Stored data Start Marker

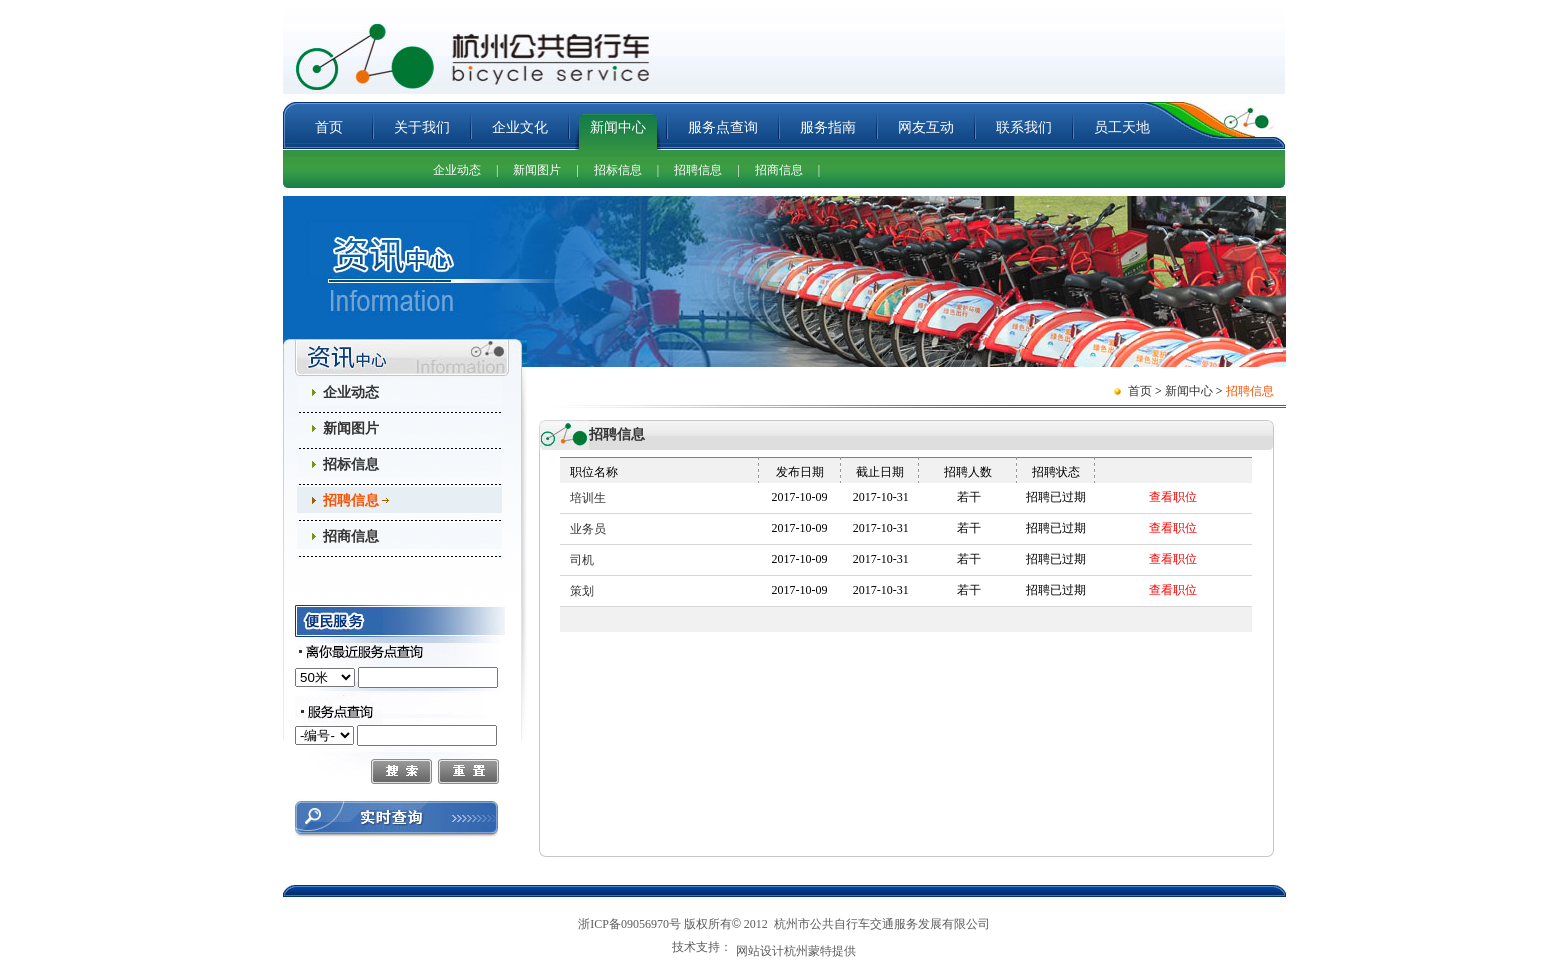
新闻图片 (537, 170)
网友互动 (926, 127)
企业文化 (520, 127)
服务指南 (828, 127)
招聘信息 (698, 170)
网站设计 (760, 953)
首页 (329, 127)
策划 (582, 591)
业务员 (588, 529)
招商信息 (779, 170)
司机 (582, 560)
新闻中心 (618, 127)
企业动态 (457, 170)
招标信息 (618, 170)
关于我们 (422, 127)
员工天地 (1122, 127)
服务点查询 (723, 127)
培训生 (588, 498)
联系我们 (1024, 127)
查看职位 (1173, 497)
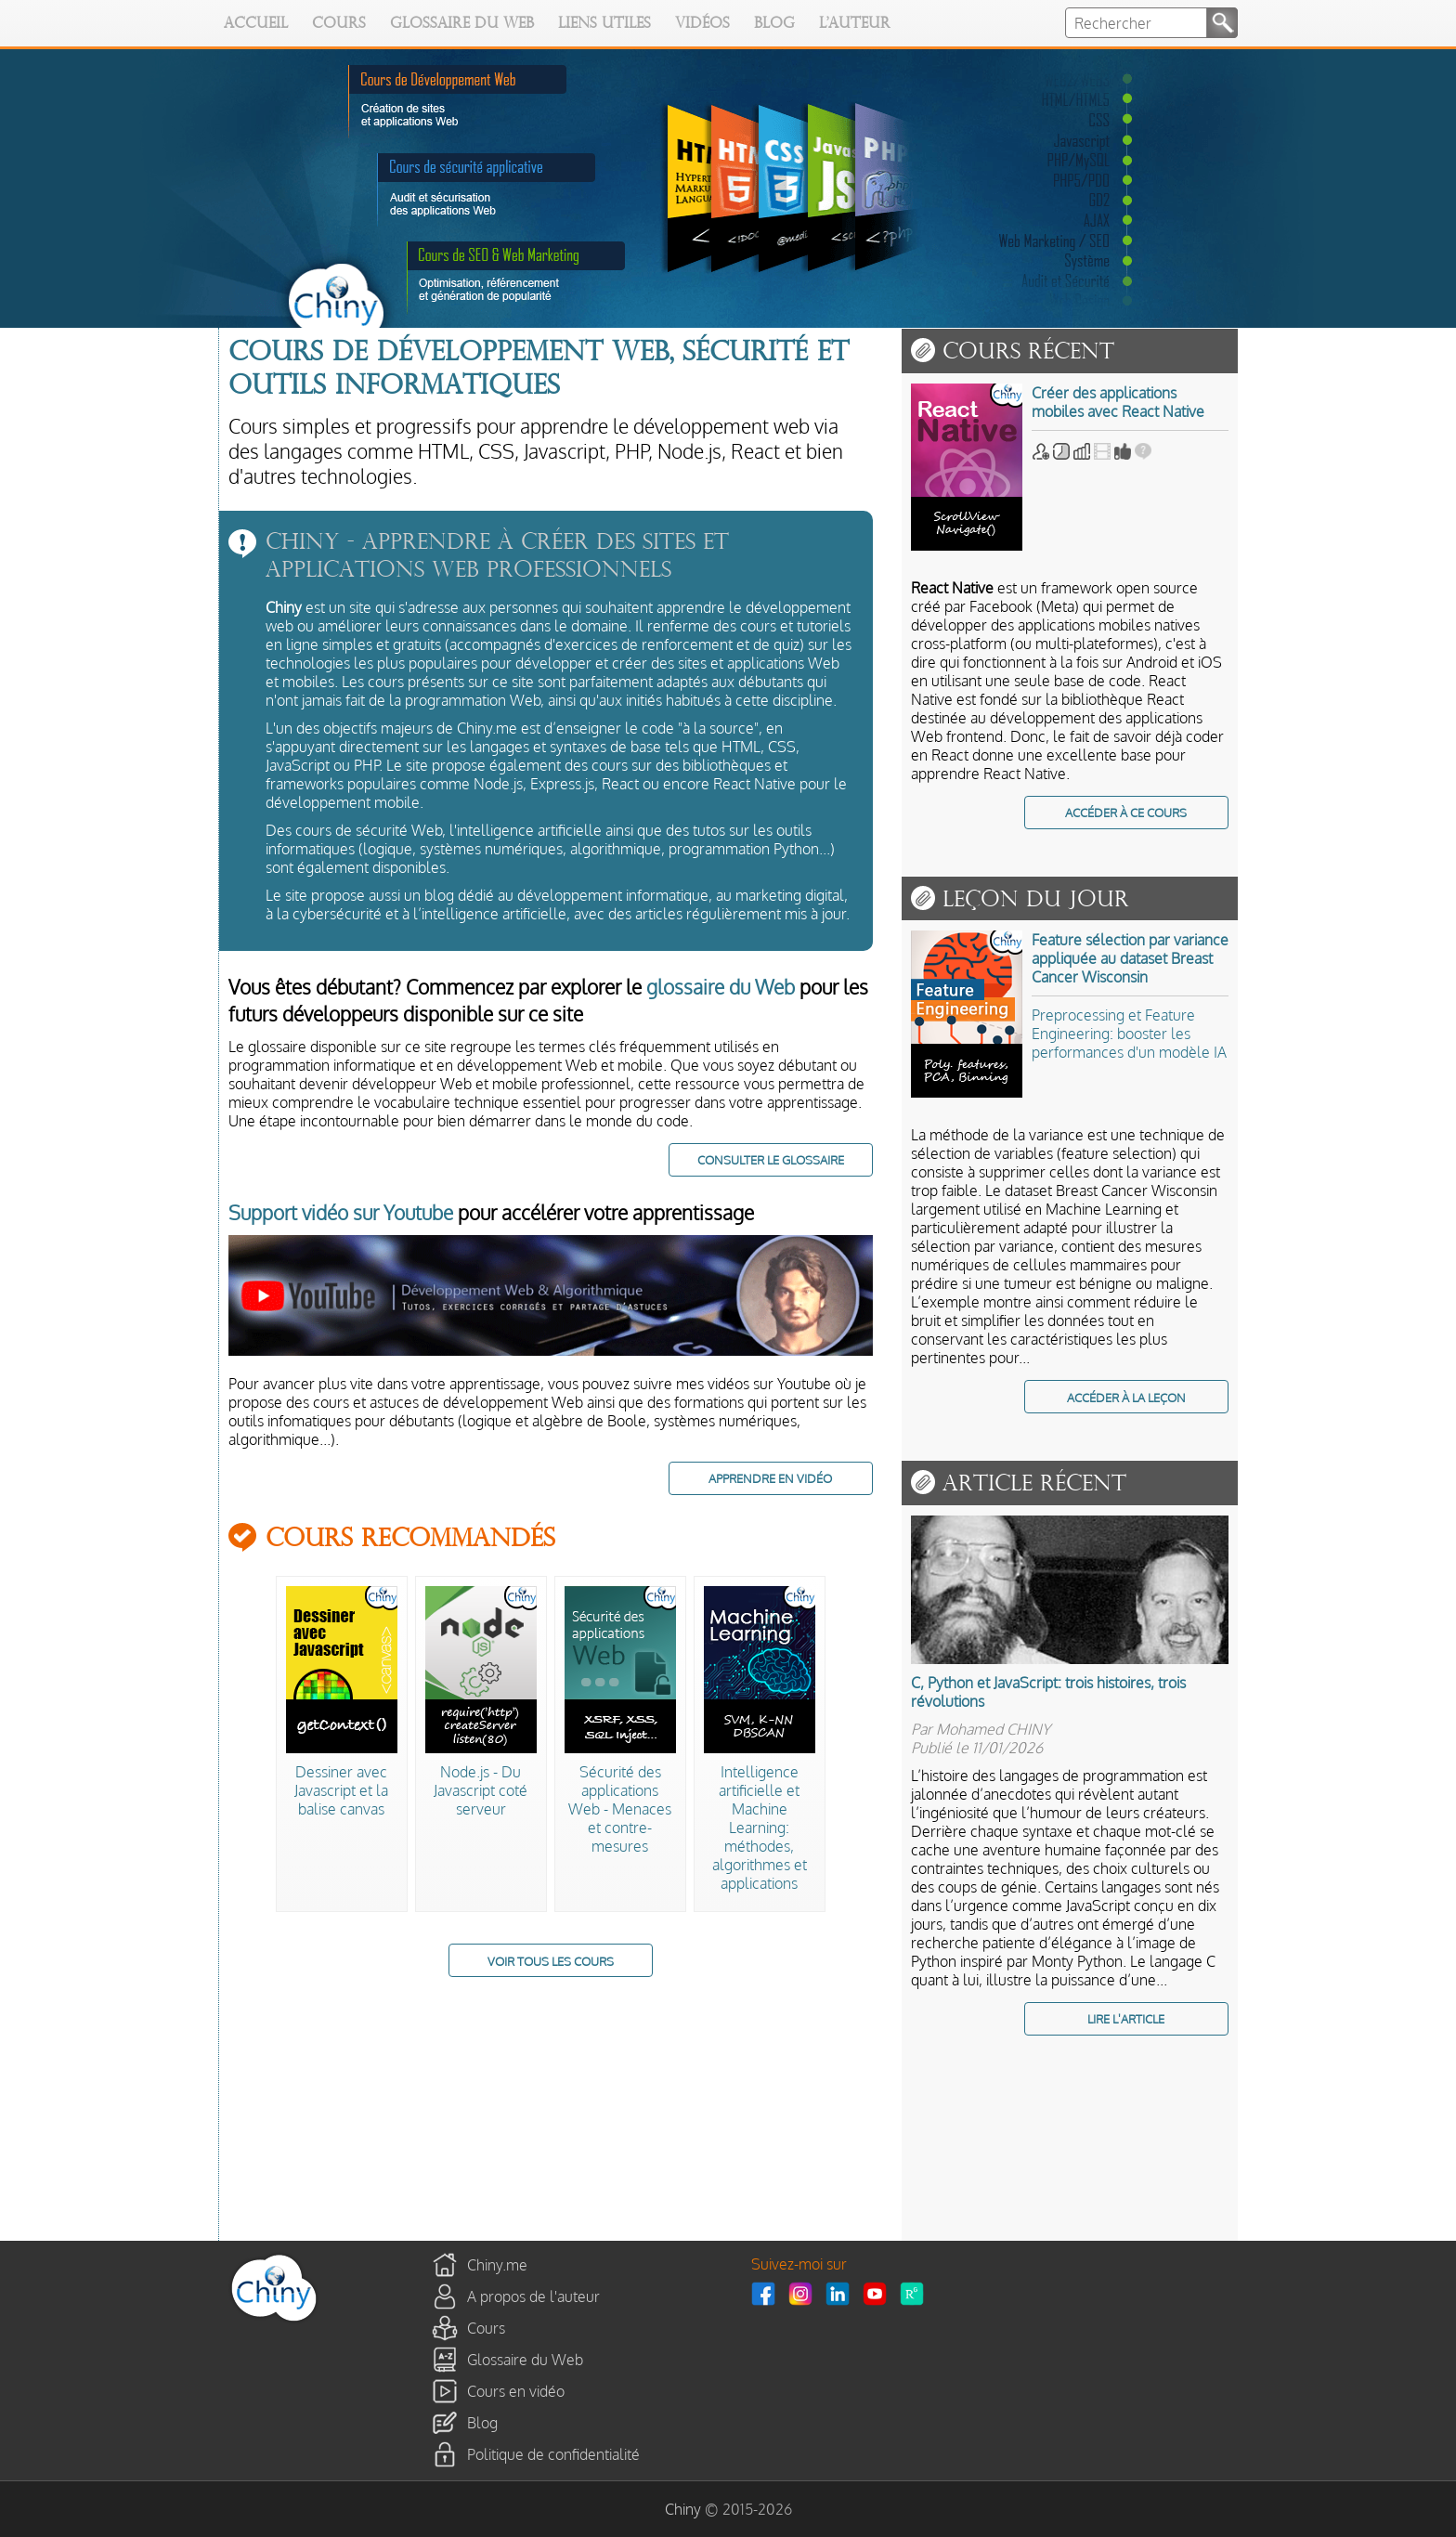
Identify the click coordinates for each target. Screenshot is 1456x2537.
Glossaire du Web (462, 24)
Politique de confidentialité (553, 2454)
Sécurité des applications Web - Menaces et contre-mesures (619, 1809)
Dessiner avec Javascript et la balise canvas (341, 1790)
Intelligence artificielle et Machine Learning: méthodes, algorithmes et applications (759, 1828)
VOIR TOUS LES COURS (551, 1961)
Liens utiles (604, 24)
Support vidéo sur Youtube (340, 1212)
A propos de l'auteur (533, 2296)
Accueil (256, 24)
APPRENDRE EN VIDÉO (770, 1478)
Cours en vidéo (516, 2391)
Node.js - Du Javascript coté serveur (480, 1790)
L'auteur (854, 24)
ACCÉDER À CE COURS (1126, 812)
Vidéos (702, 24)
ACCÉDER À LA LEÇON (1126, 1397)
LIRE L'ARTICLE (1125, 2018)
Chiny (683, 2509)
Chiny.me (497, 2265)
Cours (339, 24)
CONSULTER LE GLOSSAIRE (770, 1159)
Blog (774, 24)
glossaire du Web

Stored data End Marker

- _What to work on_
Reproduce every entry exactly; images stay out.

- _Task solution_
新闻图片 (537, 170)
网友互动 (926, 127)
企业文化 (520, 127)
服务指南 (828, 127)
招聘信息 (698, 170)
网站设计 (760, 953)
首页 (329, 127)
策划 (582, 591)
业务员 (588, 529)
招商信息 (779, 170)
司机 (582, 560)
新闻中心 (618, 127)
企业动态 (457, 170)
招标信息 (618, 170)
关于我们 (422, 127)
员工天地 (1122, 127)
服务点查询 (723, 127)
培训生 (588, 498)
联系我们 (1024, 127)
查看职位 (1173, 497)
Identify the click coordinates for each target. Screenshot is 1456x2537.
Glossaire du Web (462, 24)
Politique de confidentialité (553, 2454)
Sécurité des applications Web - Menaces et contre-mesures (619, 1809)
Dessiner avec Javascript et la balise canvas (341, 1790)
Intelligence artificielle et Machine Learning: méthodes, algorithmes et applications (759, 1828)
VOIR TOUS LES COURS (551, 1961)
Liens utiles (604, 24)
Support vidéo sur Youtube (340, 1212)
A propos de l'auteur (533, 2296)
Accueil (256, 24)
APPRENDRE EN VIDÉO (770, 1478)
Cours en vidéo (516, 2391)
Node.js - Du Javascript coté serveur (480, 1790)
L'auteur (854, 24)
ACCÉDER À CE COURS (1126, 812)
Vidéos (702, 24)
ACCÉDER À LA LEÇON (1126, 1397)
LIRE L'ARTICLE (1125, 2018)
Chiny (683, 2509)
Chiny.me (497, 2265)
Cours (339, 24)
CONSULTER LE GLOSSAIRE (770, 1159)
Blog (774, 24)
glossaire du Web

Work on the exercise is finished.